У Ньюмена было такое ощущение, словно он при свете звезд читает важнейшие показания в деле о страшном убийстве.
— А записка? Записка? Где она? — взволнованно спросил он. — Что там было написано?
— Не могу вам сказать, сэр, — ответила миссис Хлебс, — я не сумела ее прочитать, она по-французски.
— Неужели никто не мог вам прочесть?
— Я ни одной живой душе не показывала.
— Так никто ее и не видел?
— Если вы увидите, то будете первым.
Ньюмен обеими руками схватил руку старой служанки и горячо сжал ее.
— Не знаю, как вас благодарить, — вскричал он. — Очень рад, что буду первым. Пусть она принадлежит мне, и никому другому. Вы самая мудрая женщина во всей Европе! А где она, эта записка? — сведения об имеющейся улике будто влили в него новые силы. — Дайте же мне ее!
Миссис Хлебс поднялась не без некоторой величавости.

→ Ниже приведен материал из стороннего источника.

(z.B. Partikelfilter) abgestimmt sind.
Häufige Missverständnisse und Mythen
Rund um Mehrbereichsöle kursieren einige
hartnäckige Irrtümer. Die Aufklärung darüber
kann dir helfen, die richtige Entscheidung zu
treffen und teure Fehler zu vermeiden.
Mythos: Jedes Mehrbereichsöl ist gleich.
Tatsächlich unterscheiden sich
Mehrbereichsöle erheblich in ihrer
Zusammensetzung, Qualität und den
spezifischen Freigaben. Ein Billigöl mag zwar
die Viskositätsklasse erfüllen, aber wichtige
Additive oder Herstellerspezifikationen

— Это не так-то просто, сэр, хотите видеть записку, придется подождать.
— Поймите же, я не в состоянии ждать! — взмолился Ньюмен.

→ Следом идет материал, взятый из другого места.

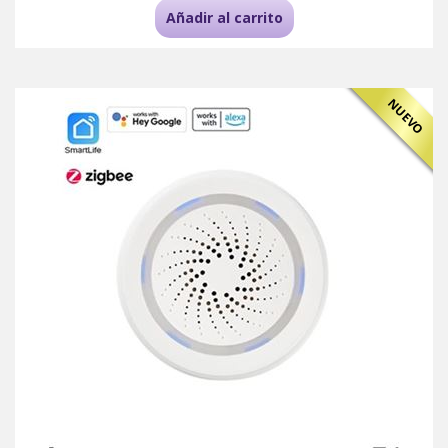
Añadir al carrito
NUEVO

— Но я ведь ждала. Ждала все эти долгие годы, — ответила миссис Хлебс.
— Это верно, вы ждали меня. Я этого никогда не забуду. И все же как случилось, что вы не выполнили просьбу маркиза и никому не показали бумагу?
— А кому я могла ее показать? — сокрушенно сказала миссис Хлебс. — Надо же было знать кому. Я много ночей не спала, думала об этом. Когда через шесть месяцев мадемуазель выдавали за гнусного месье де Сентре, я чуть было все не рассказала. Я чувствовала, что обязана что-то сделать с запиской, но очень уж боялась. Сама я не знала, что там написано и к чему все может привести, а посоветоваться мне было не с кем, никому я не решилась довериться. И мне сдавалось, что я окажу плохую услугу моей любимой, доброй мадемуазель, если она узнает, что ее отец очернил и опозорил ее мать. А я считала, что в записке именно это и написано. Я думаю, она предпочла бы быть несчастной в замужестве несчастью такого рода. Ради нее-то и ради моего любимого мистера Валентина я и сидела спокойно. Спокойно! Ох и трудно оно мне давалось, это спокойствие! Вконец меня измучило, я с тех пор совсем стала другая, не такая, как прежде. Но ради своих любимцев держала язык за зубами, и никто до этого часа так и не знает, что я услышала от бедного маркиза.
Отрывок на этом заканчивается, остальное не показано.